• Extracted page text data:
# # # # # # #

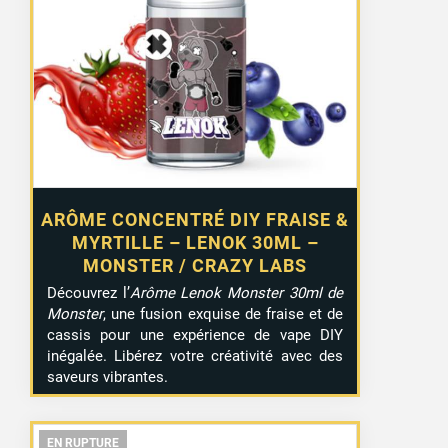
36 avis
ARÔME CONCENTRÉ DIY FRAISE &
MYRTILLE – LENOK 30ML –
MONSTER / CRAZY LABS
Découvrez l’
Arôme Lenok Monster 30ml de
Monster
, une fusion exquise de fraise et de
cassis pour une expérience de vape DIY
inégalée. Libérez votre créativité avec des
saveurs vibrantes.
EN RUPTURE
EN RUPTURE
EN RUPTURE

# # # # # # #

• About this exercise: If pictures appear in the data, omit them and copy all other parts exactly.

• Task solution:
36 avis
ARÔME CONCENTRÉ DIY FRAISE &
MYRTILLE – LENOK 30ML –
MONSTER / CRAZY LABS
Découvrez l’
Arôme Lenok Monster 30ml de
Monster
, une fusion exquise de fraise et de
cassis pour une expérience de vape DIY
inégalée. Libérez votre créativité avec des
saveurs vibrantes.
EN RUPTURE
EN RUPTURE
EN RUPTURE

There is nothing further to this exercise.